DirectContacts2: A network of direct physical protein interactions derived from high-throughput mass spectrometry experiments
What this paper is about
Every function in our body relies on proteins working together in groups called protein complexes. However, not every protein in a complex directly interacts with every other protein; some proteins only connect indirectly through other proteins. Knowing which proteins physically touch each other is like having the wiring diagram of the cell.
This paper presents DirectContacts2, a machine learning model that analyzed over 25,000 mass spectrometry experiments to figure out direct protein–protein contacts across human cells. Instead of testing all ~200 million possible protein pairs (which would be computationally impractical), they used this clever model to narrow it down to the most likely direct interactions.
Why is it important?
- Better structural biology: DirectContacts2 helps tools like AlphaFold build more accurate 3D models of protein complexes. They even created ~2,500 new AlphaFold3 models using these predictions.

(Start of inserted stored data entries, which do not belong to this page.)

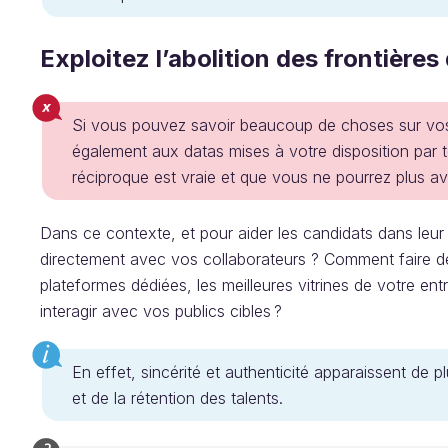
Exploitez l’abolition des frontière
Si vous pouvez savoir beaucoup de choses sur vos t
également aux datas mises à votre disposition par t
réciproque est vraie et que vous ne pourrez plus av
Dans ce contexte, et pour aider les candidats dans leur 
directement avec vos collaborateurs ? Comment faire d
plateformes dédiées, les meilleures vitrines de votre entr
interagir avec vos publics cibles ?
En effet, sincérité et authenticité apparaissent de p
et de la rétention des talents.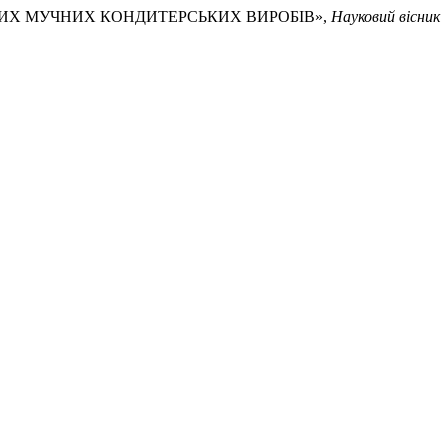
НОВИХ МУЧНИХ КОНДИТЕРСЬКИХ ВИРОБІВ»,
Науковий вісник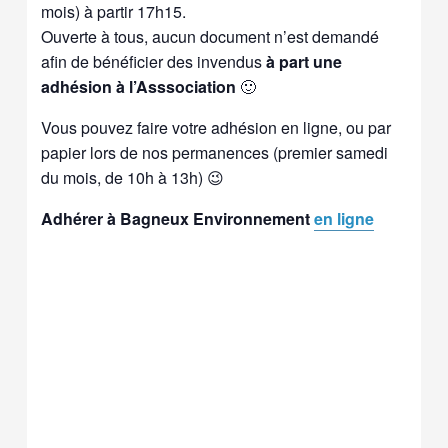
mois) à partir 17h15.
Ouverte à tous, aucun document n’est demandé
afin de bénéficier des invendus
à part une
adhésion à l’Asssociation
🙂
Vous pouvez faire votre adhésion en ligne, ou par
papier lors de nos permanences (premier samedi
du mois, de 10h à 13h) 😉
Adhérer à Bagneux Environnement
en ligne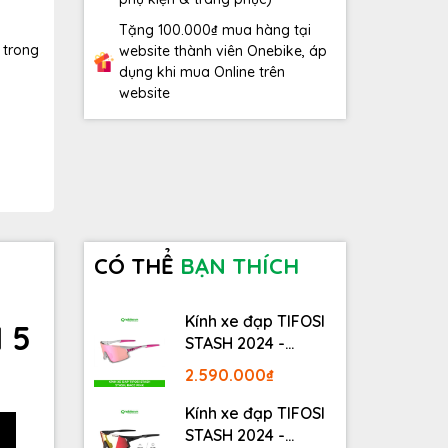
Tặng 100.000₫ mua hàng tại
 trong
website thành viên Onebike, áp
dụng khi mua Online trên
website
CÓ THỂ
BẠN THÍCH
Kính xe đạp TIFOSI
 5
STASH 2024 -
STASH, RACE PINK
2.590.000₫
Kính xe đạp TIFOSI
STASH 2024 -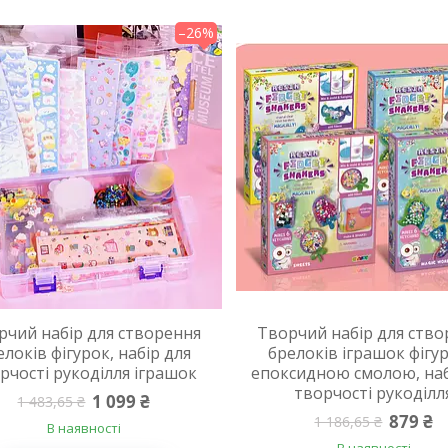
–26%
рчий набір для створення
Творчий набір для ство
елоків фігурок, набір для
брелоків іграшок фігур
рчості рукоділля іграшок
епоксидною смолою, наб
творчості рукоділл
1 099 ₴
1 483,65 ₴
879 ₴
1 186,65 ₴
В наявності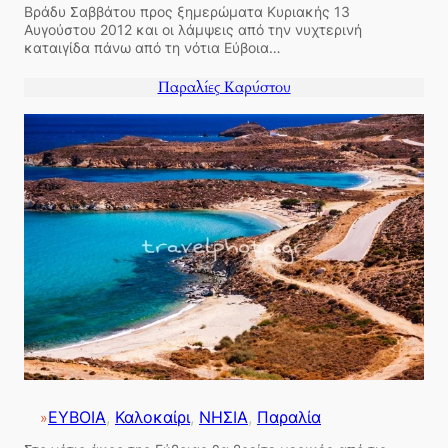
Βράδυ Σαββάτου προς ξημερώματα Κυριακής 13
Αυγούστου 2012 και οι λάμψεις από την νυχτερινή
καταιγίδα πάνω από τη νότια Εύβοια…
Παραλίες Καρύστου
ΕΥΒΟΙΑ
, 
Καλοκαίρι
, 
ΝΗΣΙΑ
, 
Παραλία
»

- Disease insights: Many diseases (like cancer, developmental disorders, or Parkinson’s) happen when protein complexes fall apart or misassemble. With this map, scientists can trace how mutations disrupt direct interactions, for example, in the Orofacial Digital Syndrome (OFDS) complex.
- Drug discovery: If we know the exact proteins touching at a disease-relevant interface, drug developers can design molecules to block or stabilize those interactions.
Abstract
Cellular function is driven by the activity proteins in stable complexes. Protein complex assembly depends on the direct physical association of component proteins. Advances in macromolecular structure prediction with tools like AlphaFold and RoseTTAFold have greatly improved our ability to model these interactions in silico, but an all-by-all analysis of the human proteome’s ~200M possible pairs remains computationally intractable. A comprehensive cellular map of direct protein interactions will therefore be an invaluable resource to direct screening efforts. Here, we present DirectContacts2, a machine learning model that distinguishes direct from indirect protein interactions using features derived from over 25,000 mass spectrometry experiments. Applied to ~26 million human protein pairs, our model outperforms previous resources in identifying direct physical interactions and enriches for accurate structural models including ~2,500 new AlphaFold3 models. Our framework enables structural modeling of disease-relevant complexes (e.g. orofacial digital syndrome (OFDS) complex) offering insights into the molecular consequences of pathogenic mutations (OFD1) and broadly, establishes a highly accurate protein wiring diagram of the cell.